Search the data for the word "accepter" and copy out every line that has it.

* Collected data
○ ○ ○ ○ ○ ○ ○
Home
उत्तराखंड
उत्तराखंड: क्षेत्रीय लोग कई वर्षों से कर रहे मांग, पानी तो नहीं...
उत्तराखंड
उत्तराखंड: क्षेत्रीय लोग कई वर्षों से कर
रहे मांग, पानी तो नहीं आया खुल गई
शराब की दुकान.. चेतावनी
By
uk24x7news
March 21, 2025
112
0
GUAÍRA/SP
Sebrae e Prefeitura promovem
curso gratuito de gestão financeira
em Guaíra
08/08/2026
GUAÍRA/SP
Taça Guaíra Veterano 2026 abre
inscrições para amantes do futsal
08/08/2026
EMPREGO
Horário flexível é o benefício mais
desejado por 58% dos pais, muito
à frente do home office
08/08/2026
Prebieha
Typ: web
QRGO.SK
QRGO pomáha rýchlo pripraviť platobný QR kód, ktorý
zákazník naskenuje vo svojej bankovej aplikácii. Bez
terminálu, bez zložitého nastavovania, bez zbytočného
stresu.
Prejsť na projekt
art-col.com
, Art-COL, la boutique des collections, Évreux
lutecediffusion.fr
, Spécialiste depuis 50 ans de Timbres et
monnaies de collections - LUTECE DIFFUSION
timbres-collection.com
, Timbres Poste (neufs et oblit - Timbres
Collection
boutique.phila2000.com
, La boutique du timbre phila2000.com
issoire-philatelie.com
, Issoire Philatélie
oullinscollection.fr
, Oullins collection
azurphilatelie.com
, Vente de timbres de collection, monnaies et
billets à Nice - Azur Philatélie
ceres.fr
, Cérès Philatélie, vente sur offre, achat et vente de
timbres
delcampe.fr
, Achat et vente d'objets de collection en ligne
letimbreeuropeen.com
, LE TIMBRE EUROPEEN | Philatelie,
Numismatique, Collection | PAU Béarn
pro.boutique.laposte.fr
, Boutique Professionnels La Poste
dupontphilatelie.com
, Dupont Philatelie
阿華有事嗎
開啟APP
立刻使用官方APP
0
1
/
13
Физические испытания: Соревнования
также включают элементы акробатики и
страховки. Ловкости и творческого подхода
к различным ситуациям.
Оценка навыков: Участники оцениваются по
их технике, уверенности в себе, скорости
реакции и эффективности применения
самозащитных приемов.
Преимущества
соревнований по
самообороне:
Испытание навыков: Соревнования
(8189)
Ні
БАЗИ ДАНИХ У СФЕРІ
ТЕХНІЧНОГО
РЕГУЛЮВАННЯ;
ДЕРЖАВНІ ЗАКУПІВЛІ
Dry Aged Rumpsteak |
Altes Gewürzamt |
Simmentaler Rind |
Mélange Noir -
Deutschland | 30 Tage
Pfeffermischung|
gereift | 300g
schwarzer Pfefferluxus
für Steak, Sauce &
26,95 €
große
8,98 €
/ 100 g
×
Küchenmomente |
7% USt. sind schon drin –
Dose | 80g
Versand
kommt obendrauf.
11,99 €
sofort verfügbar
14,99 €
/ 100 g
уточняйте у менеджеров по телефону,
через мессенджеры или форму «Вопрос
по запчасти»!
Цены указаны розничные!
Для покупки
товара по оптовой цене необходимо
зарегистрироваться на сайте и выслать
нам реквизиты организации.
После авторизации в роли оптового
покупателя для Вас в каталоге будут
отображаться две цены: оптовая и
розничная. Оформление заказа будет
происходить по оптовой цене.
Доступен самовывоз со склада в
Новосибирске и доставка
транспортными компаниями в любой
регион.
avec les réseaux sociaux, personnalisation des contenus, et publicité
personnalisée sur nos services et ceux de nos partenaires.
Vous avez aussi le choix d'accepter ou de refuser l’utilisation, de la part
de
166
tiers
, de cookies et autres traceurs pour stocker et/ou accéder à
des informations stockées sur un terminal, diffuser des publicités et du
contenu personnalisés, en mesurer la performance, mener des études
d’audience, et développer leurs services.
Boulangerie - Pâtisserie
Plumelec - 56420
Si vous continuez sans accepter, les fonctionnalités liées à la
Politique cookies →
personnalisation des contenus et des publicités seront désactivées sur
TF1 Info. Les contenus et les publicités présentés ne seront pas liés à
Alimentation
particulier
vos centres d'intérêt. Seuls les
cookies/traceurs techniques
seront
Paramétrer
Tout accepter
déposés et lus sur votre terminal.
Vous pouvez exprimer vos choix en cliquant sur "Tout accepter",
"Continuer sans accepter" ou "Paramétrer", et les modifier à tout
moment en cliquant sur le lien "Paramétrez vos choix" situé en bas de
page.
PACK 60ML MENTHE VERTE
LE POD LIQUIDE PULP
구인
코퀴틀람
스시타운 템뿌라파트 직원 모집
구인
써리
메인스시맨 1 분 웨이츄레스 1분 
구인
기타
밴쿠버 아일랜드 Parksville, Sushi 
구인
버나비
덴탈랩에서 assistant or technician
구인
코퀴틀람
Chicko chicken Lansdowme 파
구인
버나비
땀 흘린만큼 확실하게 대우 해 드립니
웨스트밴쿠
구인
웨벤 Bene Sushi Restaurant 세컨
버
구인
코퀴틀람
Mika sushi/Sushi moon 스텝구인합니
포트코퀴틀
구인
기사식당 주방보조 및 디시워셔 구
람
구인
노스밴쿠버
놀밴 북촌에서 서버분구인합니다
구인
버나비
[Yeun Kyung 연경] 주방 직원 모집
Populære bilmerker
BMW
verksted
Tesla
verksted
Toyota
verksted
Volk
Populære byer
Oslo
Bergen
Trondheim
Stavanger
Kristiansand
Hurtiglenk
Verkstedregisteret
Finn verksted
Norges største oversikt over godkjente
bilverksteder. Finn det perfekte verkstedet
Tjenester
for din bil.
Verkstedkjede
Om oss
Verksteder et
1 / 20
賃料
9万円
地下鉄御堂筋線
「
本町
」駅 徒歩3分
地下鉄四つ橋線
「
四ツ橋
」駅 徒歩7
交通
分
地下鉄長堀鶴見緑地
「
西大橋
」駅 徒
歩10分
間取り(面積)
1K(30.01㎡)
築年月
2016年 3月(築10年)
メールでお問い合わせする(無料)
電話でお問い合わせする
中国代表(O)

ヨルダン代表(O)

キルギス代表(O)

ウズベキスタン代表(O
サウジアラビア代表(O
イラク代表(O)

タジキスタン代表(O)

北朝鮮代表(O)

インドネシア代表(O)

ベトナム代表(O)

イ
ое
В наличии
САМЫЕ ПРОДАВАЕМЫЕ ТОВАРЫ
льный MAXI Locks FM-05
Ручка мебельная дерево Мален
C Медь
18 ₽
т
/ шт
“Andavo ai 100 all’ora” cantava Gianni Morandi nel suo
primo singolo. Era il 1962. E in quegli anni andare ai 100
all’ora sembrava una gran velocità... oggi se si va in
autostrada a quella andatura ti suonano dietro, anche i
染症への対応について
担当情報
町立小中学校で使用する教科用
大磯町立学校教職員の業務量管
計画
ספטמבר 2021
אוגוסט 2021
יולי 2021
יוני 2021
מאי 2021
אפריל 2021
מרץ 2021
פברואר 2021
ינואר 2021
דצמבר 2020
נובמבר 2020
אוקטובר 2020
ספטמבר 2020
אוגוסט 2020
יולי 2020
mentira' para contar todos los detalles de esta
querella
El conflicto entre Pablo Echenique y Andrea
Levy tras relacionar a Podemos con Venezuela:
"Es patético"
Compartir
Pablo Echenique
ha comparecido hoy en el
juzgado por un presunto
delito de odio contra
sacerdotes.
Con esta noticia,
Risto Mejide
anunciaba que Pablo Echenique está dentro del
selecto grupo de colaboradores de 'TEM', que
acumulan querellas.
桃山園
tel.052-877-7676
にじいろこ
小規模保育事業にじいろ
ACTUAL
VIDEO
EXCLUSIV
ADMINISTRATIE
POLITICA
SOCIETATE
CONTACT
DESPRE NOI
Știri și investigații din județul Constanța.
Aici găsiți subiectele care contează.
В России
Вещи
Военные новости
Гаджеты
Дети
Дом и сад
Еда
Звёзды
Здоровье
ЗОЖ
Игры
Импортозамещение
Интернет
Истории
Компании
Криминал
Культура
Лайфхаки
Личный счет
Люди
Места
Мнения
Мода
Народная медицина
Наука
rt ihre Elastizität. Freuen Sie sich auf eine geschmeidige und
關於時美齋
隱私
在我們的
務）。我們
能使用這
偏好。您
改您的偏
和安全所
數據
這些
○ ○ ○ ○ ○ ○ ○
* RESPONSE BELOW
Vous avez aussi le choix d'accepter ou de refuser l’utilisation, de la part
Si vous continuez sans accepter, les fonctionnalités liées à la
Tout accepter
Vous pouvez exprimer vos choix en cliquant sur "Tout accepter",
"Continuer sans accepter" ou "Paramétrer", et les modifier à tout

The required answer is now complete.